→ **WHAT THE EXERCISE ASKS**
Your job is to return every line of the listing holding the string "Rami".

→ **DATA**
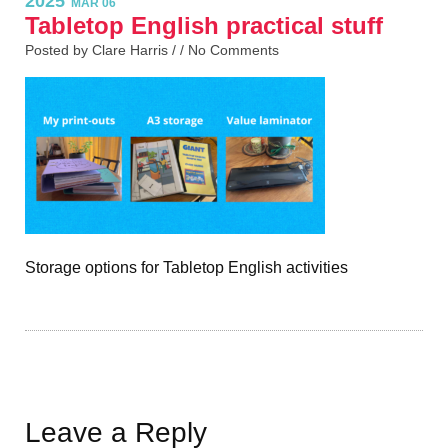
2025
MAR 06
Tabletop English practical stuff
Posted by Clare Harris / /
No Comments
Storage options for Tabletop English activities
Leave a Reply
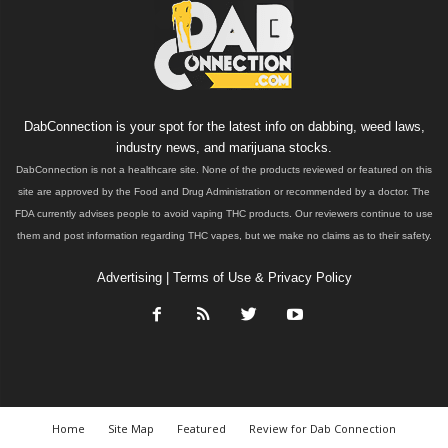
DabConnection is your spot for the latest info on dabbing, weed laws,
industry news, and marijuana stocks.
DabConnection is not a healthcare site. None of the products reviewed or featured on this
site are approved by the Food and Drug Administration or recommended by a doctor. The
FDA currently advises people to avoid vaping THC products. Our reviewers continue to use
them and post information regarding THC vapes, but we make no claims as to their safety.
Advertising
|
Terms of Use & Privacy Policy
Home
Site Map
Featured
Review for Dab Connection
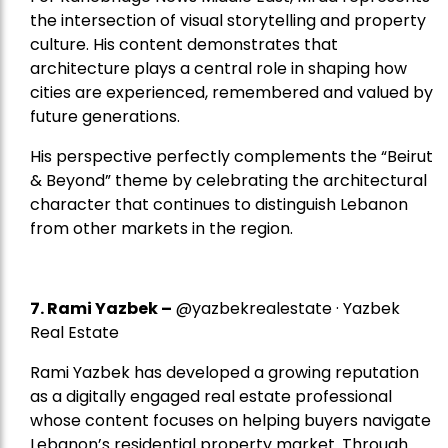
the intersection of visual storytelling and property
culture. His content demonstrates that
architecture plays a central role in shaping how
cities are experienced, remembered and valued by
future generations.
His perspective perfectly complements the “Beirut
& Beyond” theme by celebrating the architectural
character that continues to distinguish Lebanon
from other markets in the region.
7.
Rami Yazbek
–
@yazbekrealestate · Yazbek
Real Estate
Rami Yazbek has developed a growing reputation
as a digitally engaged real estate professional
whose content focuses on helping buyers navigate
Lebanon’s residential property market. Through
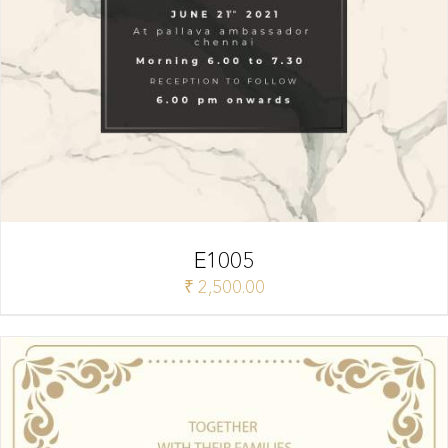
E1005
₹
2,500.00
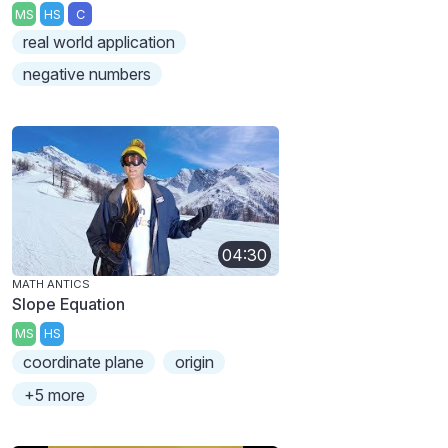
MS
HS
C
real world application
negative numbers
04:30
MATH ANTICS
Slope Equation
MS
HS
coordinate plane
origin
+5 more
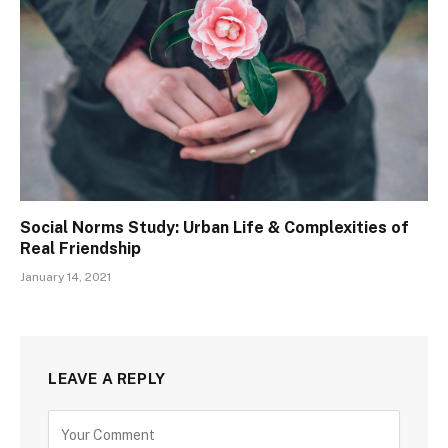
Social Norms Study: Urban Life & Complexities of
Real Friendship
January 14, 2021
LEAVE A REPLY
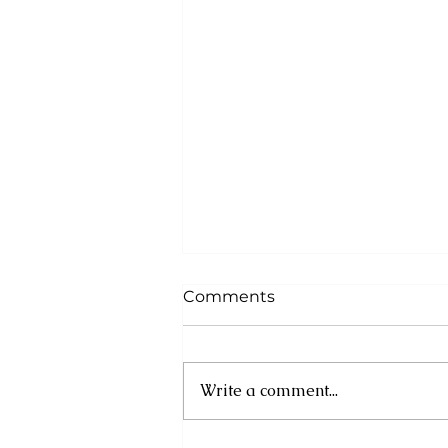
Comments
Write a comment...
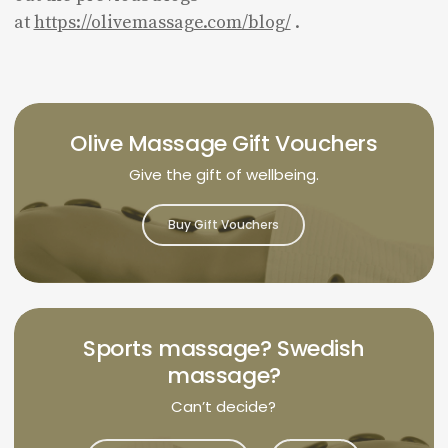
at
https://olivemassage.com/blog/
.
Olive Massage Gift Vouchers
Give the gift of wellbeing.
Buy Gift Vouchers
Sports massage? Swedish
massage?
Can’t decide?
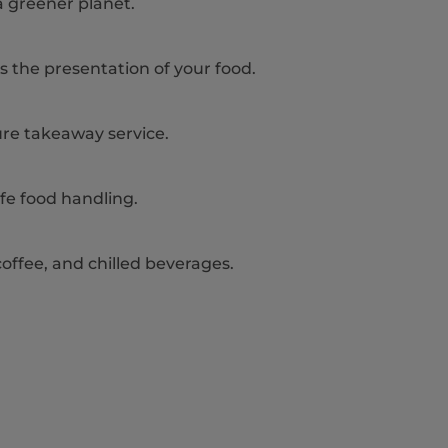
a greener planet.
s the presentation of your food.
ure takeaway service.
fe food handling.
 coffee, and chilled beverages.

→ **SOLUTION**
Rami Yazbek
Rami Yazbek has developed a growing reputation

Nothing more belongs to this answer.